Cinema Meet Anne Frank through the children who survived the extermination camps
A prominent Jewish notary from Amsterdam, Arnold van den Bergh, would have revealed the address of the Secret Annex, the rear extension of the building where
Anne Frank
and her family were hiding in the Dutch capital, in what would have been a deal with the Nazis in exchange to ensure the safety of his own family.
A team of international investigators, including retired FBI agent Vince Pankoke, has been investigating for six years in an attempt to solve the oldest open case in history: who betrayed Anne Frank in 1944 by revealing to the Gestapo the address of your refuge in Amsterdam.
In results published this Monday, 77 years after what happened, the investigators concluded that the notary would have betrayed the Frank family "in self-defense", a theory that at least the young woman's own father, Otto Frank, assumed as valid. but he did not want to go public for fears of post-war anti-Semitism, according to this team.
Research needs to be reviewed
The research has not yet been reviewed by independent experts.
They reviewed numerous data, lost records, and deceased witness information
, and "since there is no DNA evidence or video footage in a case this old, circumstantial evidence will always have to be relied upon," but this "theory has a chance of at least least 85%," Pankoke defended on public television in the Netherlands.
The theory is based on a copy of
an anonymous note that was given to Otto Frank
after World War II, and that investigators located in the files of a police officer.

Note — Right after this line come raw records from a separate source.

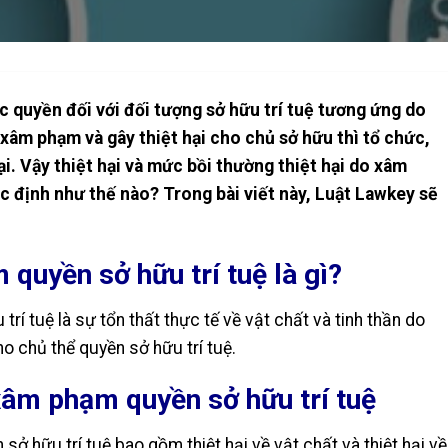
c quyền đối với đối tượng sở hữu trí tuệ tương ứng do
 xâm phạm và gây thiệt hại cho chủ sở hữu thì tổ chức,
ại. Vậy thiệt hại và mức bồi thường thiệt hại do xâm
c định như thế nào? Trong bài viết này, Luật Lawkey sẽ
 quyền sở hữu trí tuệ là gì?
rí tuệ là sự tổn thất thực tế về vật chất và tinh thần do
o chủ thể quyền sở hữu trí tuệ.
 xâm phạm quyền sở hữu trí tuệ
sở hữu trí tuệ bao gồm thiệt hại về vật chất và thiệt hại về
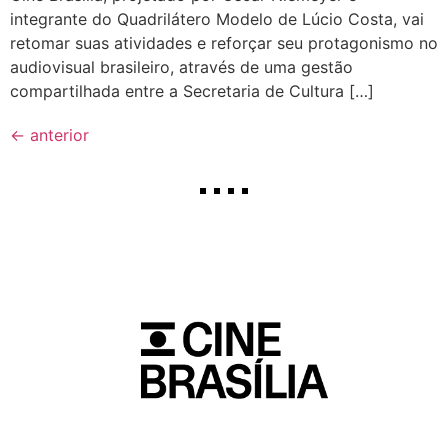
integrante do Quadrilátero Modelo de Lúcio Costa, vai
retomar suas atividades e reforçar seu protagonismo no
audiovisual brasileiro, através de uma gestão
compartilhada entre a Secretaria de Cultura […]
←
anterior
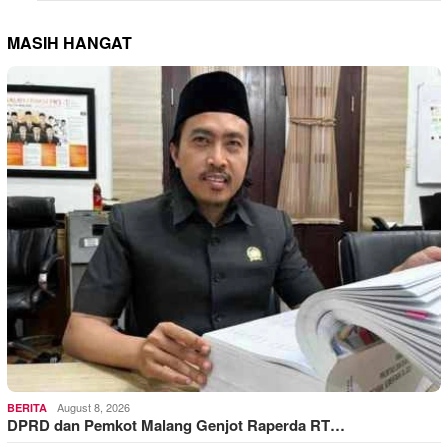
MASIH HANGAT
August 8, 2026
BERITA
DPRD dan Pemkot Malang Genjot Raperda RT…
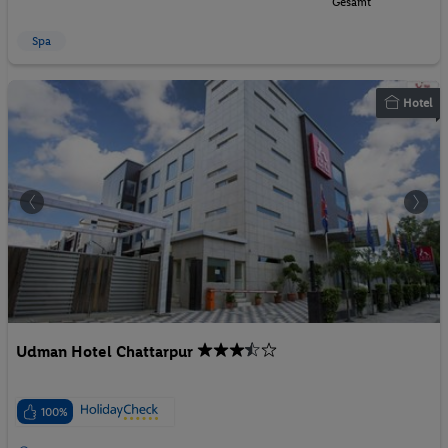
Gesamt
Spa
Hotel
Udman Hotel Chattarpur
100%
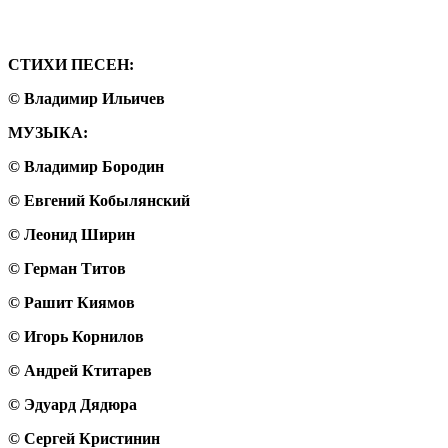
СТИХИ ПЕСЕН:
© Владимир Ильичев
МУЗЫКА:
© Владимир Бородин
© Евгений Кобылянский
© Леонид Ширин
© Герман Титов
© Рашит Киямов
© Игорь Корнилов
© Андрей Ктитарев
© Эдуард Дядюра
© Сергей Кристинин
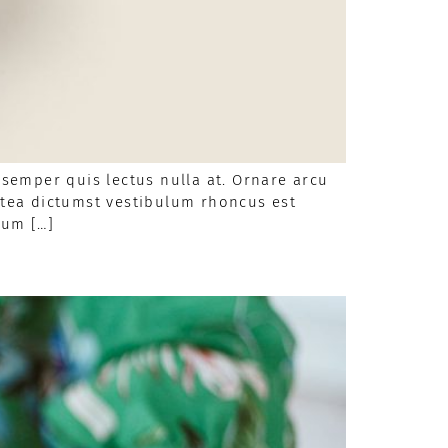
semper quis lectus nulla at. Ornare arcu
latea dictumst vestibulum rhoncus est
sum […]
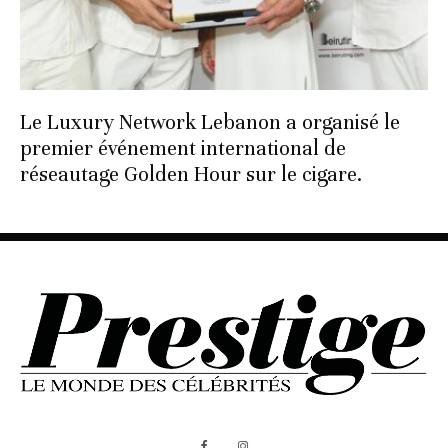
Le Luxury Network Lebanon a organisé le
premier événement international de
réseautage Golden Hour sur le cigare.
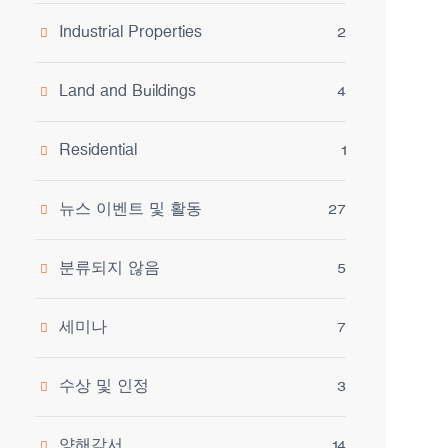
Industrial Properties
2
Land and Buildings
4
Residential
1
뉴스 이벤트 및 활동
27
분류되지 않음
5
세미나
7
수상 및 인정
3
양해각서
14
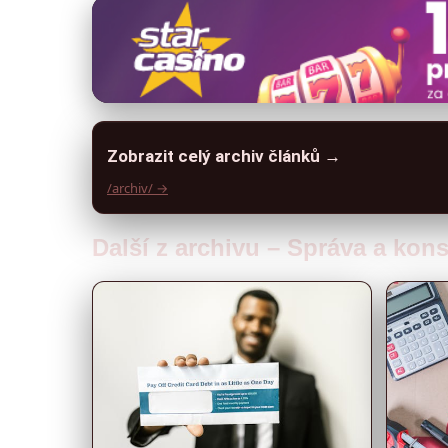
Zobrazit celý archiv článků →
/archiv/ →
Další z archivu – Správa a kon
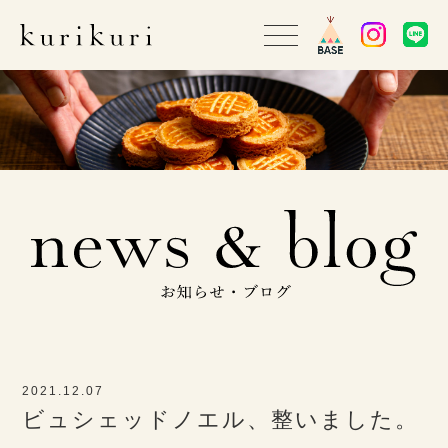
2021.12.07
ビュシェッドノエル、整いました。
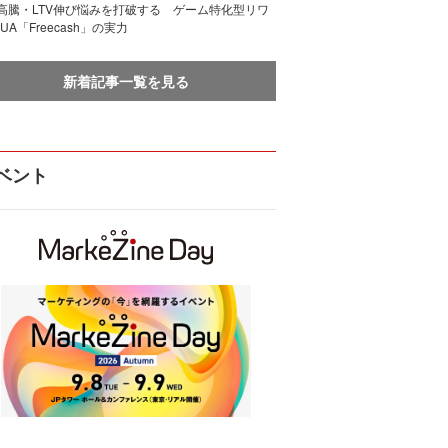
I高騰・LTV伸び悩みを打破する ゲーム特化型リワ
UA「Freecash」の実力
新着記事一覧を見る
ベント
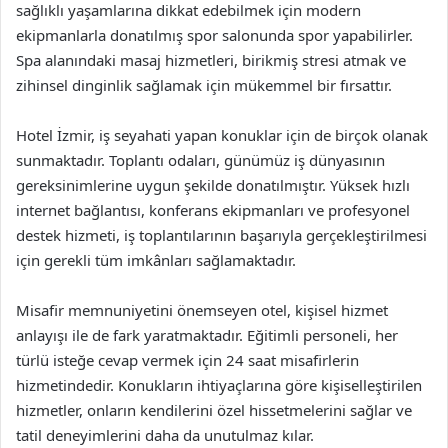
sağlıklı yaşamlarına dikkat edebilmek için modern
ekipmanlarla donatılmış spor salonunda spor yapabilirler.
Spa alanındaki masaj hizmetleri, birikmiş stresi atmak ve
zihinsel dinginlik sağlamak için mükemmel bir fırsattır.
Hotel İzmir, iş seyahati yapan konuklar için de birçok olanak
sunmaktadır. Toplantı odaları, günümüz iş dünyasının
gereksinimlerine uygun şekilde donatılmıştır. Yüksek hızlı
internet bağlantısı, konferans ekipmanları ve profesyonel
destek hizmeti, iş toplantılarının başarıyla gerçekleştirilmesi
için gerekli tüm imkânları sağlamaktadır.
Misafir memnuniyetini önemseyen otel, kişisel hizmet
anlayışı ile de fark yaratmaktadır. Eğitimli personeli, her
türlü isteğe cevap vermek için 24 saat misafirlerin
hizmetindedir. Konukların ihtiyaçlarına göre kişiselleştirilen
hizmetler, onların kendilerini özel hissetmelerini sağlar ve
tatil deneyimlerini daha da unutulmaz kılar.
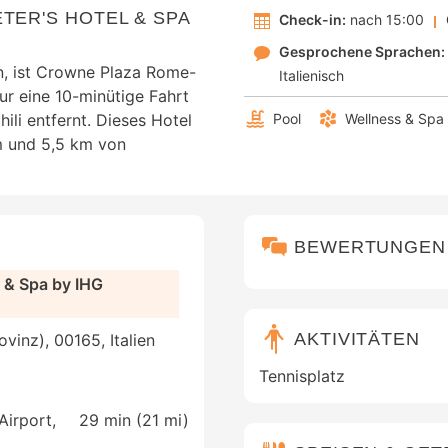
TER'S HOTEL & SPA
Check-in:
nach 15:00
Gesprochene Sprachen:
n, ist Crowne Plaza Rome-
Italienisch
ur eine 10-minütige Fahrt
ili entfernt. Dieses Hotel
Pool
Wellness & Spa
om und 5,5 km von
BEWERTUNGEN
 & Spa by IHG
AKTIVITÄTEN
vinz), 00165, Italien
Tennisplatz
Airport,
29 min (
21 mi
)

The Jewish Council had drawn up lists of cache addresses in an attempt to show the Germans that it was cooperating, and as a member of this body Van den Bergh may have obtained that file of addresses which he then used to try to protect his family.
As a member of this prominent Council, Van den Bergh appears to have gone to great lengths to obtain a
temporary reprieve from deportation.
The address came into the hands of a German SS officer, who ordered his people to go on August 4, 1944 to arrest Anne Frank's family, but investigators admit that there is still no conclusive evidence on how the notary leaked the address. and who wrote the anonymous note that convinced Otto Frank of this theory.
Artificial intelligence was used to sift through 66 gigabytes of data, looking, for example, for connections between raids on other hideouts, disproving the theory that the discovery was coincidental, and to map the residents of the Secret Annex or The Secret Annex, which the young Anne Frank described in her famous diary.